Jumper’s and Runner’s Knee

English: Medial view of the knee showing anato...

English: Medial view of the knee showing anatomical features. (Photo credit: Wikipedia)

In my one of my previous blogs the content referred to the dramatic increase knee replacements, mainly due to osteoarthritis, which creates a huge burden on health systems.

The causes are multifactorial, which include previous injury, obesity and possibly genetic influences. (Dr. Sofat, RFS Newsletter 46:4 2013).

Age is also a factor with the majority of people over 60 showing evidence of osteoarthritis in at least one joint. At over 65 (a shocking) 70% of hips or knees show radiological evidence of osteoarthritis! (J. Orthop. Res. 7:15 2012)

But the increased number of knee replacements cannot be explained by population growth and obesity epidemic alone. The recent increase is likely to be related to the growing prevalence of sport-related knee injuries. (J. Bone Joint Surg. Am. 94(3):201 2012)

Injury:   An injury in younger years can lead to osteoarthritis in later years. Kneeling for long periods can cause injury. Housemaid’s Knee (Bursitis), (swelling in front of the kneecap) or Clergyman’s Knee, (swelling below the kneecap), seem to be relatively harmless (Mailonline May 2013).

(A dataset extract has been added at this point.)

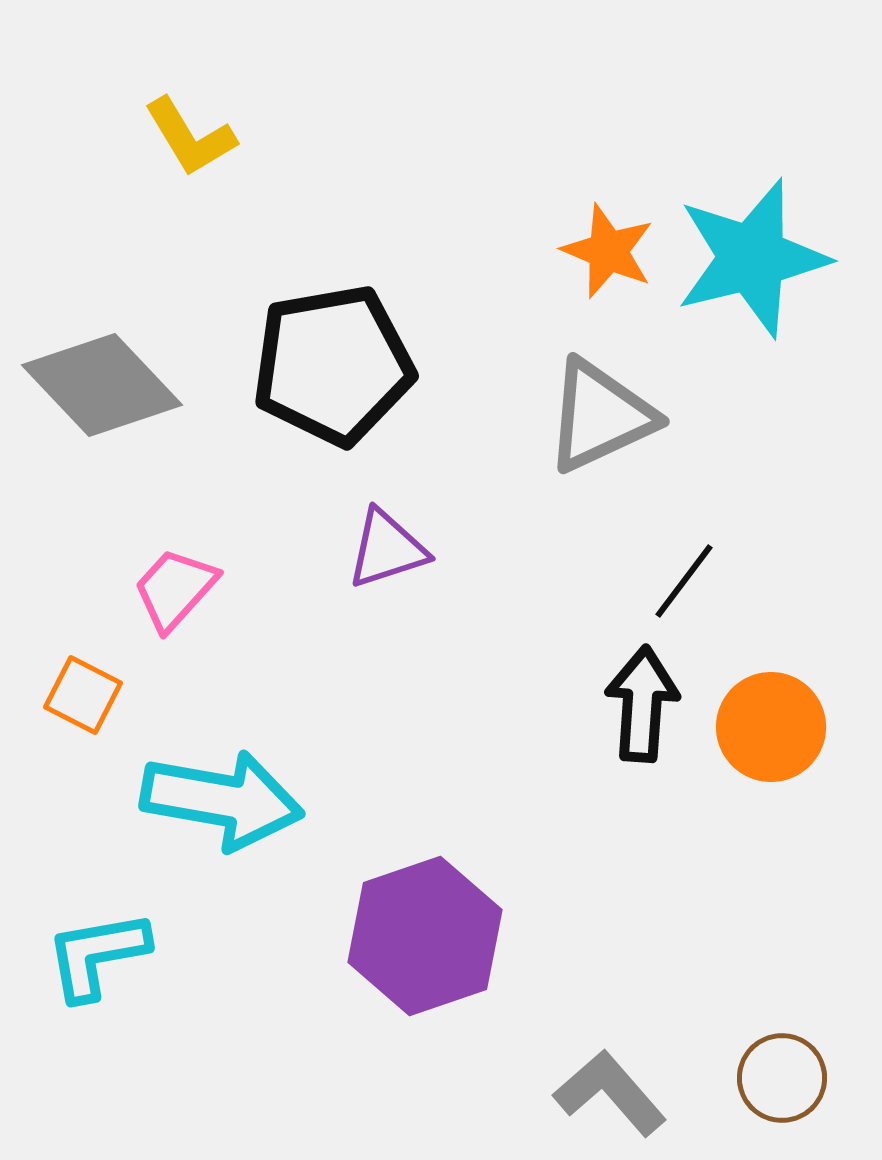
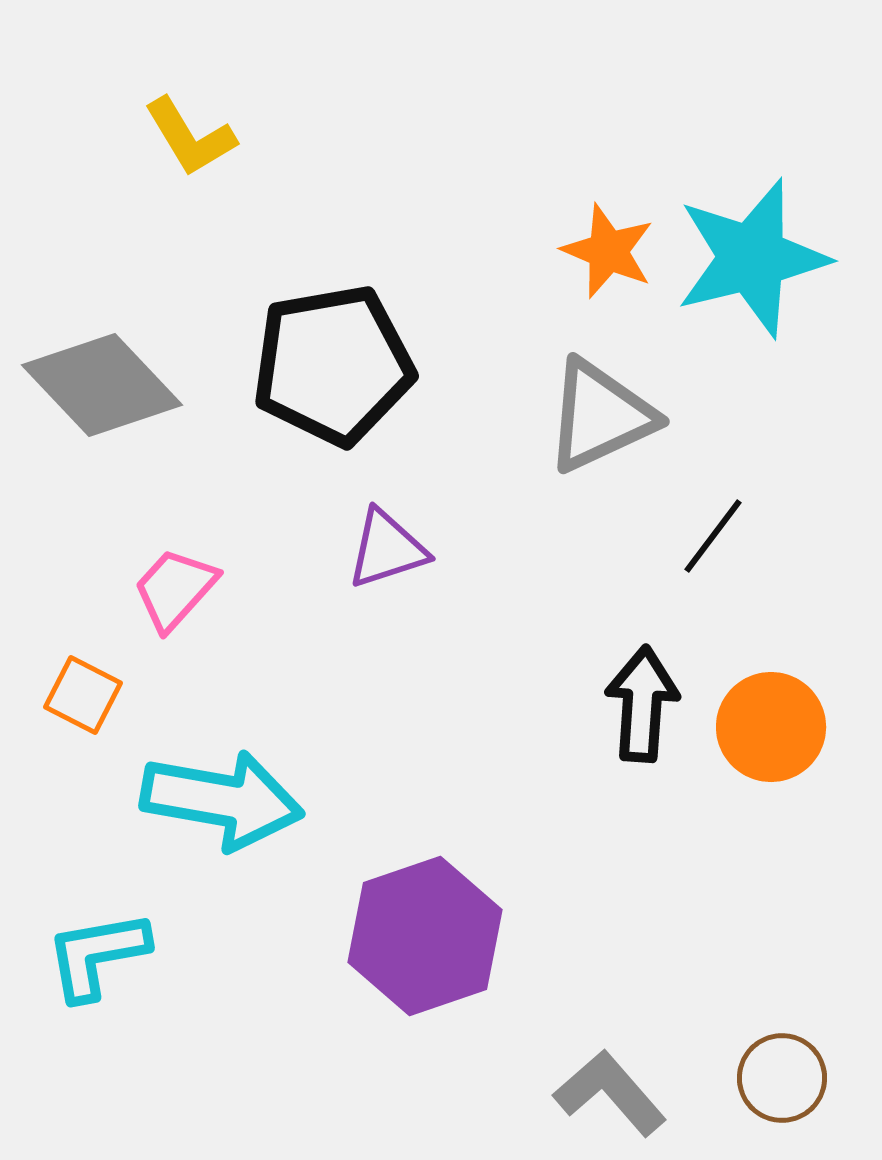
black line: moved 29 px right, 45 px up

Jumper’s Knee:  Jumping causes sudden pressure to the knee joint of 9-11 times body weight.  20% of jumping athletes have Jumper’s Knee (Performance, June 2009). In volleyball the prevalence of jumper’s knee is high, up to 40-50%!  Symptoms increase slowly and are often unreported especially as athletes with tendon pain perform substantially better in jump tests compared to asymptomatic controls!  “Jumper’s Knee Paradox”. (B.J.S.M. 47(8):503 2012)

Runner’s Knee: Whereas in jumper’s knee, high stresses on the knee are the main causative factor, runner’s knee is caused by repeated micro-trauma. (Angelfire March 2002).    25-65% of runners suffer from runner’s knee. There is a significant increase with increasing duration per week, but training pace has no impact on the incidence of chronic knee lesions. (Eur. J. Radiol. 58:286 2006).  In Singapore up to 50% of runners have runner’s knee (HealthXchange).  However, long distance running per se does not increase the risk of osteoarthritis. (J. Am. Osteopath. Ass. 106(6):342 2006).

English: Jogging at Cranny Good for your healt...

English: Jogging at Cranny Good for your health, but sore on the joints. (Photo credit: Wikipedia)

Jogging is excellent and popular exercise, but decades of jogging especially after 50 can cause problems. Not only overuse, but muscular imbalance can be a source of injury. (Walk Jog Run May 2012).  Cross training has been seen to be beneficial as prevention of injury.   Barefoot running reduces joint movement and work done at the knee and may provide potential benefits for the management of knee pain and injury. (Br. J. Sports Med. 47:387 2013)

It is unfortunate that sport related knee injuries are too often ignored, thus compounding the damage.  While the percentage of jumpers and runners that develop jumper’s knee or runner’s knee are disturbing and sport related knee injuries are on the increase, early injuries, although important, are nevertheless not the major cause of knee osteoarthritis in later life.